As to Birch activities, local people are too tired of fighting them to endure further recital of the underhanded methods they use – nameless phone calls at 2 a.m., unsigned dirty letters, rumors of Communism against school teachers and ministers who cross them.
Further in the Tribune's amazing supplement is the “Big Lie” charge that all the attacks on the JBS stem from an article in the Communist “People's World” of Los Angeles, for February 25, 1961.
Welch's memory is short. In his bulletin for August of 1960, he raved about “the series of newspaper attacks” on his group. In his September, 1960 issue, he wrote, “For the past five weeks – it seems like five months – The John Birch Society has lived through one massive smear campaign on a national scale, and several regional attacks...” In his February, 1961 bulletin he wrote, “We have given up all hope of avoiding publicity, either good or bad.”
Still he can write, in the Chicago Tribune, “The opening official attack against the Society came on February 25, 1961, in “People's World,” an official Communist newspaper... Much of the press picked up on the chant, spreading the falsehoods across the nation in a few short weeks.” Such a man simply fails to comprehend the meaning of truth.

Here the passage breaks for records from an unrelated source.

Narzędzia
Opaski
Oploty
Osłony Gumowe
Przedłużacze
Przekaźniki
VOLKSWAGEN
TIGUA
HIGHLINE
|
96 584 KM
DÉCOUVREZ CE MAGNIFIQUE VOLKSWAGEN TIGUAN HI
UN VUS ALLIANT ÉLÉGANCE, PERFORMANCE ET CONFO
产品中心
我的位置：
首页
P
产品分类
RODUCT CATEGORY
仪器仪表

Next we find the California Senate Investigation. It is obviously a put-up job. Two out of the five Senators taking part were listed as deceased at the time the report came out in 1963. (Look closely, it is on the cover.) Two Birchers out of the remaining three apparently outvoted the third Senator, and there you are. On the same page is another flat lie, an attempt to deny that Welch's major book “The Politician” is a publication of the Society, and an attempt to deny that in it he says that Dwight Eisenhower was a Communist. If it is not their publication, why do they print and distribute it? As to the denial about Eisenhower, this writer has a copy of the book and has read every word in it twice, and has marked exactly twenty-four quotations in that book where Welch says in plain and unmistakable language that Eisenhower was a Communist and sold our country to the Soviet enemy.

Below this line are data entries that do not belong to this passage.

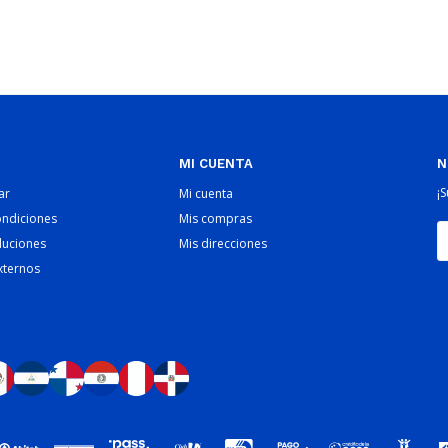
MI CUENTA
N
¡
ar
Mi cuenta
ondiciones
Mis compras
luciones
Mis direcciones
xternos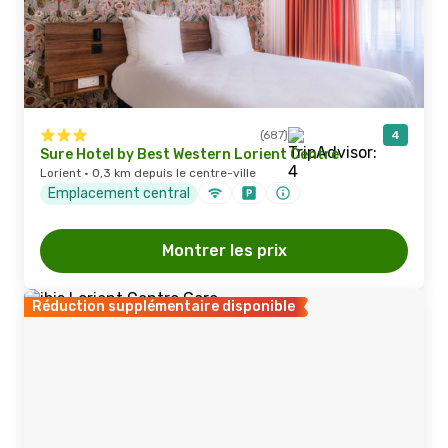
(687)
4
Sure Hotel by Best Western Lorient Centre
Lorient · 0,3 km depuis le centre-ville
Emplacement central
Montrer les prix
Réduction supplémentaire disponible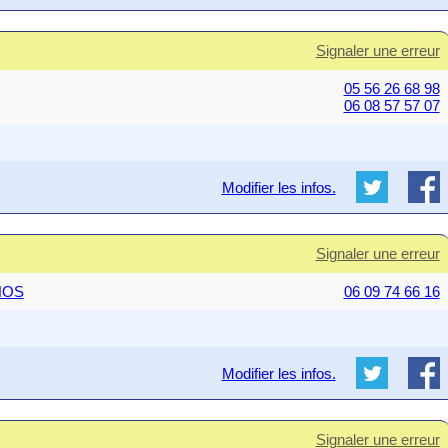
Signaler une erreur
05 56 26 68 98
06 08 57 57 07
Modifier les infos.
Signaler une erreur
ANOS
06 09 74 66 16
Modifier les infos.
Signaler une erreur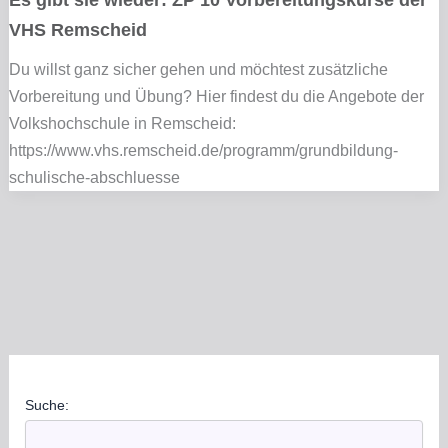
VHS Remscheid
Du willst ganz sicher gehen und möchtest zusätzliche
Vorbereitung und Übung? Hier findest du die Angebote der
Volkshochschule in Remscheid:
https://www.vhs.remscheid.de/programm/grundbildung-
schulische-abschluesse
Suche:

Their list of five “National Leaders” include four too contemptible to mention; the fifth is J. Edgar Hoover, and his statement is subtitled “should not be interpreted as an endorsement of the John Birch Society as the FBI endorses no organization.”
We must not fail to mention their American Opinion Speakers Bureau, which keeps a kennel full of wild men to turn loose upon the public. Take Mr. Theodore Jackman. Two years ago, Senator Kuchel (Rep.) of California discovered people in California were being panicked by a speaker who claimed that 15,000 United Nations troops, including barefoot cannibals from the Congo, were being trained in Georgia, under a Russian colonel, for the purpose of taking over the United States. The speaker was Mr. Theodore Jackman, of Greenville, South Carolina. On a direct challenge from Kuchel, the Birch Society denied they had ever heard of the man... but senator Kuchel discovered that his name was listed as a speaker for their speaker's bureau, on printed material which was in circulation at that very time!
On the back of the $37,000 supplement which the Tribune has chosen to inflict upon its readers is a heart-gripping full-color shot of a group of people saluting the flag. “Men and women of integrity and purpose building rededication to God, to family, to country, and to strong moral principles.”
Permit us another quote: “No other group of people ever loved America more... or understood it less!” This is the kindest summation we have heard of the Birchers. Thank God their numbers are no greater than those of their reverse twins, the Communists; each group numbers about then thousand members in America. Many of the Birchers are deeply sincere and troubled people. Many more are outright kooks and fanatics, authentic Americans who worship Hitler's dream without quite knowing it.
They have become absurd and almost pitiful... until they lay hands on $37,000 and find a newspaper unscrupulous enough to take it for a “Report on the John Birch Society.”